>>>>
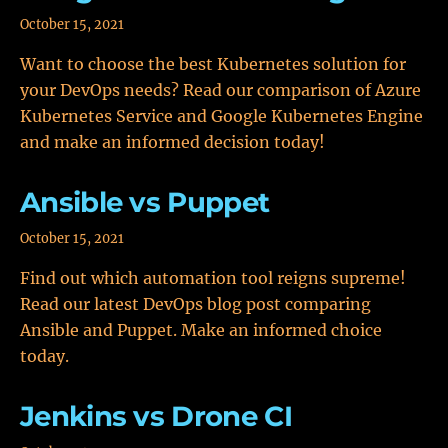
October 15, 2021
Want to choose the best Kubernetes solution for
your DevOps needs? Read our comparison of Azure
Kubernetes Service and Google Kubernetes Engine
and make an informed decision today!
Ansible vs Puppet
October 15, 2021
Find out which automation tool reigns supreme!
Read our latest DevOps blog post comparing
Ansible and Puppet. Make an informed choice
today.
Jenkins vs Drone CI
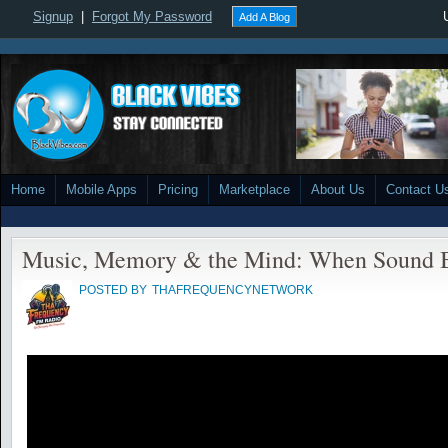
Signup
|
Forgot My Password
Add A Blog
Home
Mobile Apps
Pricing
Marketplace
About Us
Contact U
Music, Memory & the Mind: When Sound 
POSTED BY
THAFREQUENCYNETWORK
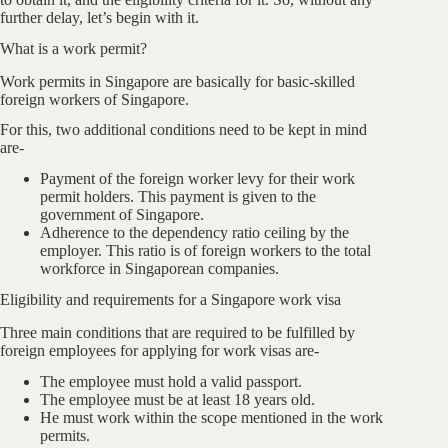
further delay, let’s begin with it.
What is a work permit?
Work permits in Singapore are basically for basic-skilled
foreign workers of Singapore.
For this, two additional conditions need to be kept in mind
are-
Payment of the foreign worker levy for their work
permit holders. This payment is given to the
government of Singapore.
Adherence to the dependency ratio ceiling by the
employer. This ratio is of foreign workers to the total
workforce in Singaporean companies.
Eligibility and requirements for a Singapore work visa
Three main conditions that are required to be fulfilled by
foreign employees for applying for work visas are-
The employee must hold a valid passport.
The employee must be at least 18 years old.
He must work within the scope mentioned in the work
permits.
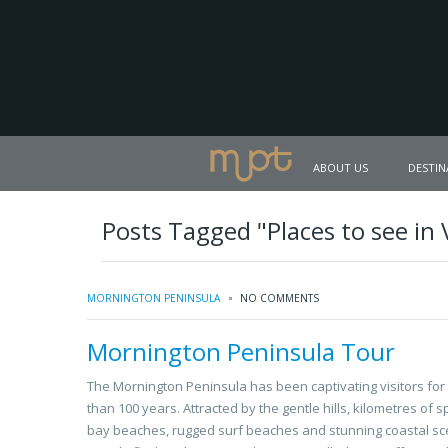
ABOUT US
DESTIN
Posts Tagged "Places to see in 
MORNINGTON PENINSULA
NO COMMENTS
Mornington Peninsula Tour
The Mornington Peninsula has been captivating visitors fo
than 100 years. Attracted by the gentle hills, kilometres of s
bay beaches, rugged surf beaches and stunning coastal sc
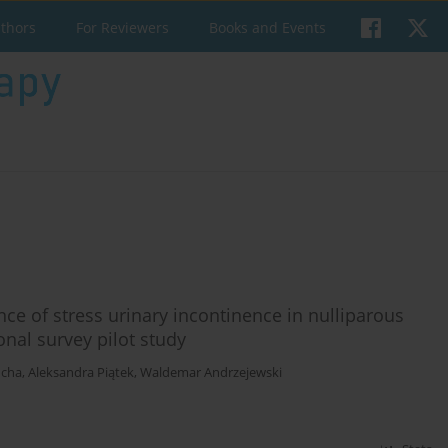
uthors
For Reviewers
Books and Events
ence of stress urinary incontinence in nulliparous
onal survey pilot study
cha
,
Aleksandra Piątek
,
Waldemar Andrzejewski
<<<<
#### [PROBLEM REQUIREMENTS]
Please give the number of lines in the data above where the word "workers" appears, and nothing besides.

#### [RESPONSE TO THE TASK]
2